Nevertheless, empirical data do not always accurately reflect the underlying social mixing and behaviours. For example, mobility measured by the use of public transportation was reduced to low levels during Chinese New Year holidays, while COVID-19 transmission was actually enhanced by increased mixing from family gatherings in Hong Kong1. Complementary to the data-driven approaches above, Cao and Heydari proposed an explainable model by predicating that social structure is a major determinant of contact mixing4. Briefly: a representative network model is built as the basic social structure of disease transmission based on survey and census data; the transmission of the virus is approximated by strong and weak links between individuals in the constructed network; and the non-pharmaceutical interventions (NPIs) are modeled by sequential disconnection from the weakest to strongest links in the order of connectivity. Moreover, since empirical mixing data are not always available, this network model can also serve as a viable alternative for simulating epidemics to inform decision making and control measures. Ultimately, this approach has the potential to generate new insights into our understanding of human mixing patterns. During the early stages of a pandemic, especially when NPIs are the only available measures, the network model can also help identify the most cost-effective NPIs tailored to the social structure of different populations.

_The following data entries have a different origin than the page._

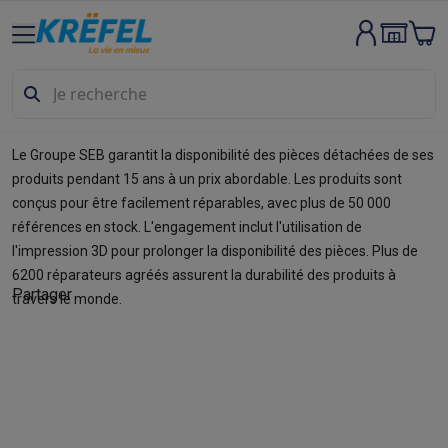
Gros électro & encastrable
Lavage & séchage
Machines à laver
Sèche-linge
Sets machine à
Lave-vaisselle
Lave-vaisselle
Lave-vaisselle encastrables
Lave
Refroidir & congeler
Réfrigérateurs
Réfrigérateurs encastrables
Appareils encastrables
Lave-vaisselle encastrables
Fours enca
Le Groupe SEB garantit la disponibilité des pièces détachées de ses
Fours & micro-ondes
Fours
Micro-ondes
produits pendant 15 ans à un prix abordable. Les produits sont
Taques de cuisson
Taques de cuisson
Taques induction
Taques 
conçus pour être facilement réparables, avec plus de 50 000
Hottes
Hottes
références en stock. L'engagement inclut l'utilisation de
Cuisinières
Cuisinières
Cuisinières mixtes
Cuisinières électriqu
l'impression 3D pour prolonger la disponibilité des pièces. Plus de
Petits appareils encastrables
Tiroirs chauffants
Machines à caf
6200 réparateurs agréés assurent la durabilité des produits à
Petits appareils de cuisine
Partager
travers le monde.
Café
Machines à café
Machines à café automatiques
Machines 
Petit-déjeuner
Bouilloires
Grille-pains
Machines à pain
Trancheu
Friture & grillades
Airfryers
Friteuses
Grills
TeppanYaki
Machines
Robots & mixeurs
Robots de cuisine
Robots pâtissiers
Mixeurs
Cuisson & vapeur
Cuiseurs multifonctions
Cuiseurs de riz et cu
Fun cooking
Gourmet
Fondues
Raclette
TeppanYaki
Appareils à p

The study itself, however, has some notable limitations. First, the framework has not been formally validated by calibrating against empirical epidemiological data. Second, although a Government Stringency Index (GSI) could potentially be used as proxies for effects of interventions to estimate the changes in effective reproductive number, such a relationship might depend strongly on the specific interventions adopted and population compliance over time6. Model results should be interpreted with caution in view of potential temporal variations in the relationship between GSI and disease transmission. Third, although the model could reproduce the epidemic curves from the early phase of the pandemic, more data are required to parameterize the model if it were to be applied for forecasting later stages of the pandemic, given heterogeneities in vaccination coverage, infection history and circulating variants in different populations.

Despite these limitations, the authors are among the first to develop explainable models of great potential for studies of social structure and population mixing in infectious disease modeling4. Future research on this stream may develop models based on other network distribution assumptions and investigate the impact of network structural features beyond network size and contact frequency. In particular, higher-order network interactions and topographies (for instance, network motifs and embeddedness structure) may be used to capture otherwise unobservable indirect relationships within specific social structures (for instance, families, nursing homes, schools and so forth) and provide epidemiological insights beyond what traditional contact-tracing methods achieve. The interactions among social demographics, population mixing, vaccine coverage, past waves of outbreaks and characteristics of circulating variants could also be potentially integrated to the model by modifying the degree of connectivity of the networks (Fig. 1), thus bringing more insights into epidemic spread.

Fig. 1: Understanding human mixing patterns and the spread of diseases.
figure 1

Cao and Heydari provide an explainable model for investigating the heterogeneities in regional and global dynamics of the COVID-19 pandemic. The interactions among social demographics, population mixing, vaccine coverage, past waves of outbreaks and characteristics of circulating variants could be potentially integrated to their proposed model, which will provide even bigger insights into disease spread.